Sheets of 13 to 19 mm (1/2 to 3/4 inch) thick wood are generally used for five sides of the box. A thinner sheet of plywood is nailed on as the sixth side and acts as the striking surface or head. The striking surface of the cajón drum is commonly referred to as the tapa. A soundhole is cut on the backside. The modern cajón may have rubber feet and has several screws at the top for adjusting percussive timbre.

Originally the instruments were only wooden boxes, but, thanks to a contribution by Spanish flamenco exponent Paco de Lucía, now they may have several stretched cords pressed against the top for a buzz-like effect, resembling a snare drum — guitar strings (the original modification), rattles or drum snares may serve this purpose. Bells may also be installed inside near the cords.

The cajón is the most widely used Afro-Peruvian musical instrument since the late 19th century. Slaves of the west and central African origin in the Americas are considered to be the source of the cajón drum. Currently, the instrument is common in musical performance throughout some of the Americas and Spain. The cajón was developed during the periods of slavery in coastal Peru. The instrument reached a peak in popularity by 1850, and by the end of the 19th century, cajón players were experimenting with the design of the instrument by bending some of the planks in the cajón's body to alter the instrument's patterns of sound vibration. After slavery, the cajón was spread to a much larger audience including Criollos.

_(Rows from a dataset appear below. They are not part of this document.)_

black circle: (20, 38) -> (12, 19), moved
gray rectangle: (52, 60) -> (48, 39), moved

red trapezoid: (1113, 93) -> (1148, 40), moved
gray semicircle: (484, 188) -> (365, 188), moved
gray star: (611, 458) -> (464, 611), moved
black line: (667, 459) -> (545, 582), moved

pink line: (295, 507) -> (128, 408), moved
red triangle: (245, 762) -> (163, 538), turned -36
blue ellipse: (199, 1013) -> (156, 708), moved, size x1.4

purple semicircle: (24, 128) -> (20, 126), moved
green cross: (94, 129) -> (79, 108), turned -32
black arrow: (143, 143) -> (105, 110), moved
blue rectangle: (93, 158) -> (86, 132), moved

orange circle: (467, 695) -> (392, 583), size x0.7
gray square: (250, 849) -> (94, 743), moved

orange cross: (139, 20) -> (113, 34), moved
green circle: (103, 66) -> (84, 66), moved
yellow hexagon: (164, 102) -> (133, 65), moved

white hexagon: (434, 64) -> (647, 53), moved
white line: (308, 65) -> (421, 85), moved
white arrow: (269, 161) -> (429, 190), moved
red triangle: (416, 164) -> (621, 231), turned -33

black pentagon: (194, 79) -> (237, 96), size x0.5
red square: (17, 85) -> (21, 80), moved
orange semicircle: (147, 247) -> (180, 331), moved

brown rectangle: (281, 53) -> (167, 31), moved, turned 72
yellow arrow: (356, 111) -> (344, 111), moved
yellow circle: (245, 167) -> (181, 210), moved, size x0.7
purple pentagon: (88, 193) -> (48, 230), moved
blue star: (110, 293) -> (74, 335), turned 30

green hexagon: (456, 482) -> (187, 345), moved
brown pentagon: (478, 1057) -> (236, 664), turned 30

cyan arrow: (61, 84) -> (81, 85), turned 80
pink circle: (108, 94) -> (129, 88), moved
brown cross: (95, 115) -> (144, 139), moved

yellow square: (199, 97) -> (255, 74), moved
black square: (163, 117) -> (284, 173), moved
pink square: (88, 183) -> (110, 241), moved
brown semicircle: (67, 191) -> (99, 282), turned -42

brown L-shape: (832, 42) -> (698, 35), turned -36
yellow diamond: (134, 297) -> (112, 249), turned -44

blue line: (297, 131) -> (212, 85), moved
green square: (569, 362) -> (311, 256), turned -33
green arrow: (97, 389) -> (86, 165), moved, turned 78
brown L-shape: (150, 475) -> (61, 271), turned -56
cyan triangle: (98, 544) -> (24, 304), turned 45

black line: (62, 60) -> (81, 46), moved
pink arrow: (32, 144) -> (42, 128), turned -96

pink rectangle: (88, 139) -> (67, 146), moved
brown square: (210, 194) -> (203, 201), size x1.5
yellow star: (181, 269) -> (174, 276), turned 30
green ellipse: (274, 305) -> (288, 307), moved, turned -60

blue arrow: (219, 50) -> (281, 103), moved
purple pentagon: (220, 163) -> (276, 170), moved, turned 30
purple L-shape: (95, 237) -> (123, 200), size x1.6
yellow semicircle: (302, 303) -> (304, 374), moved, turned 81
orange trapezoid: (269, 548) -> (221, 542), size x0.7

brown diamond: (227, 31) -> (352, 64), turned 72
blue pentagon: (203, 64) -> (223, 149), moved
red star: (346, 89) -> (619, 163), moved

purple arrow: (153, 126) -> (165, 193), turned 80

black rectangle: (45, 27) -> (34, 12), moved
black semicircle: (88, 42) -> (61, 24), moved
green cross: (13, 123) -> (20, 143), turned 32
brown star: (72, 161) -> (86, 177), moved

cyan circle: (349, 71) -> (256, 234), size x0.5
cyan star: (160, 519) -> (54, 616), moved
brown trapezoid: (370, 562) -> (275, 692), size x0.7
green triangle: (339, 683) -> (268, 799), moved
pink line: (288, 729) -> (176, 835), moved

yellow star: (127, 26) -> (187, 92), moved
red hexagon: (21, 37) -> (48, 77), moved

Given that the cajón comes from slave musicians in the Spanish colonial Americas, there are two complementary origin theories for the instrument. It is possible that the drum is a direct descendant of a number of boxlike musical instruments from the west and central Africa, especially Angola, and the Antilles. These instruments were adapted by slaves from the Spanish shipping crates at their disposal. In port cities like Matanzas, Cuba, codfish shipping crates and small dresser drawers became similar instruments. Peruvian musician and ethnomusicologist Susana Baca recounts her mother's story that the cajón originated as "the box of the people who carried fruit and worked in the ports," putting it down to play on whenever they had a moment. Another theory is that slaves used boxes as musical instruments to subvert Spanish colonial bans on music in predominantly African areas, essentially disguising their instruments.

While early 20th century versions of the festejo appeared to have been performed without the cajón, especially due to the influence of Perú Negro, a musical ensemble founded in 1969, the cajón began to be more important than the guitar and, indeed, became "a new symbol of Peruvian blackness".

After a short 1977 visit to a diplomat’s party and a TV presentation in Lima along with Peruvian percussionist Caitro Soto, Spanish flamenco guitar player Paco de Lucía brought a cajón to Spain to use it in his own music, after being impressed by the rhythmic possibilities of the instrument. In 2001, the cajón was declared National Heritage by the Peruvian National Institute of Culture. In 2014, the Organization of American States declared the cajón an "Instrument of Peru for the Americas".